An Efficient Trifunctional Spinel-Based Electrode for Oxygen Reduction/Evolution Reactions and Nonoxidative Ethane Dehydrogenation on Protonic Ceramic Electrochemical Cells.

Protonic ceramic electrochemical cells (PCECs) have received considerable attention as they can directly generate electricity and/or produce chemicals. Development of the electrodes with the trifunctionalities of oxygen reduction/evolution and nonoxidative ethane dehydrogenation is yet challenging. Here these findings are reported in the design of trifunctional electrodes for PCECs with a detailed composition of Mn 0.9 Cs 0.1 Co 2 O 4-δ (MCCO) and Co 3 O 4 (CO) (MCCO-CO, 8:2 mass ratio). At 600 °C, the MCCO-CO electrode exhibits a low area-specific resistance of 0.382 Ω cm 2 and reasonable stability for ≈105 h with no obvious degradation.

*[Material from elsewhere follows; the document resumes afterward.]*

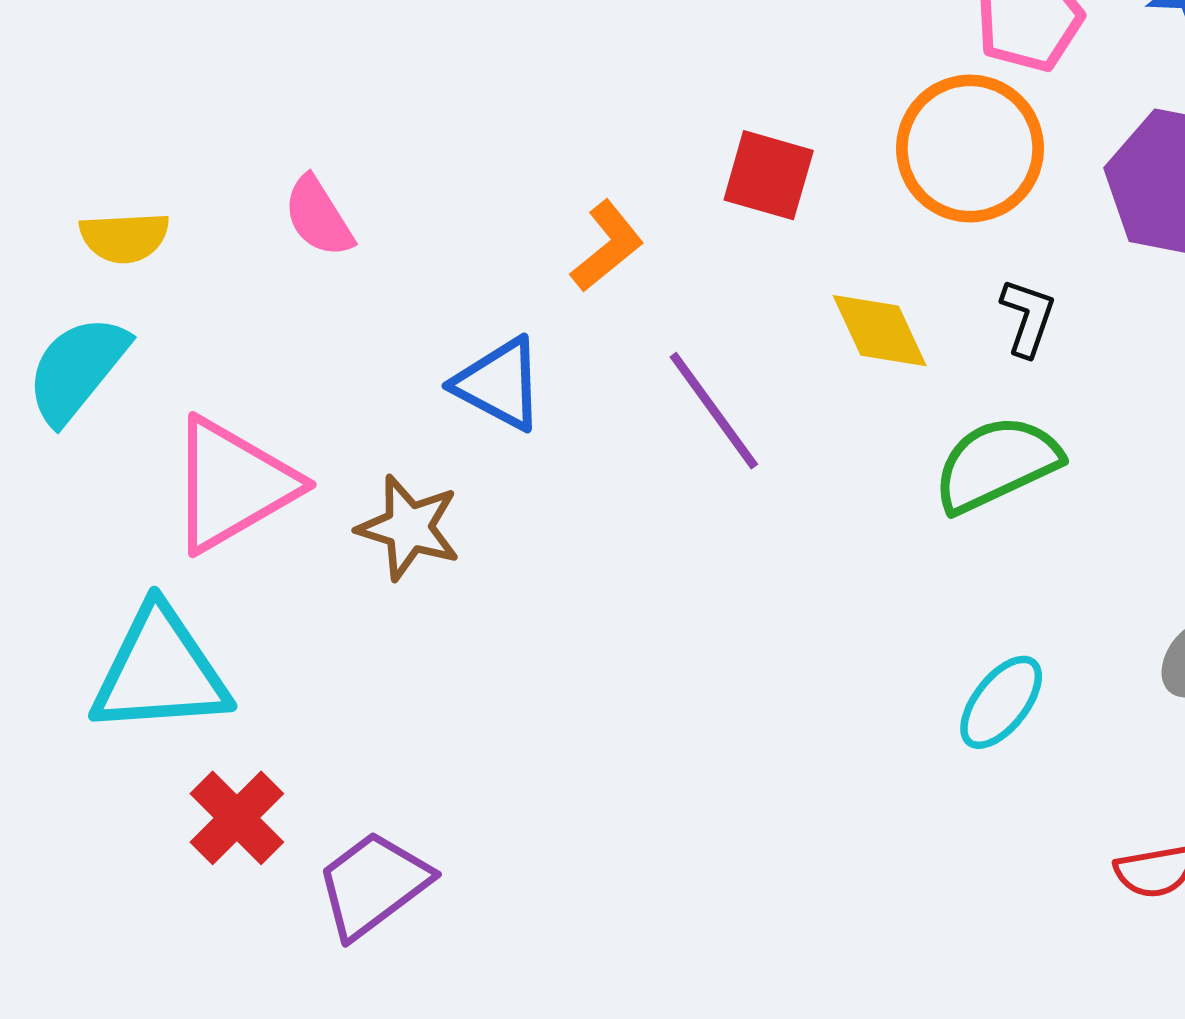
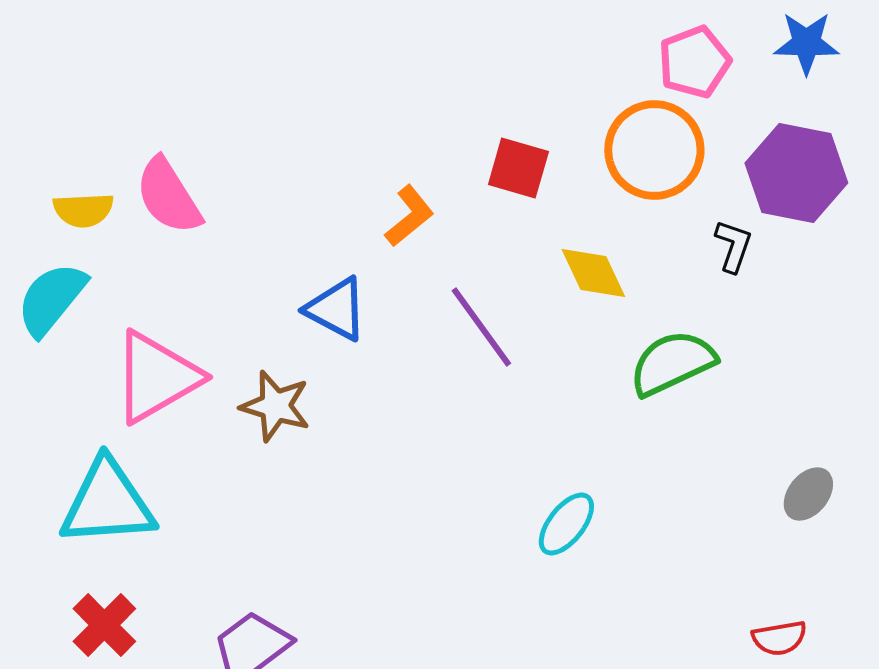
pink semicircle: (318, 217) -> (168, 196), moved, size x1.4
black L-shape: (1028, 317) -> (733, 246), moved
cyan ellipse: (1001, 702) -> (566, 524), moved
red cross: (237, 818) -> (104, 625), moved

The single cell with the MCCO-CO electrode shows an encouraging peak power density of 1.73 W cm -2 in the fuel cell (FC) mode and a current density of -3.93 A cm -2 at 1.3 V in the electrolysis cell (EC) mode at 700 °C. Moreover, the MCCO-CO cell displays promising operational stability in FC mode (223 h), EC mode (209 h), and reversible cycling stability (52 cycles, 208 h) at 650 °C. The MCCO-CO single cell shows an encouraging ethane conversion to ethylene (with a conversion of 40.3% and selectivity of 94%) and excellent H 2 production rates of 4.65 mL min -1 cm -2 at 1.5 V and 700 °C, respectively, with reasonable Faradaic efficiencies.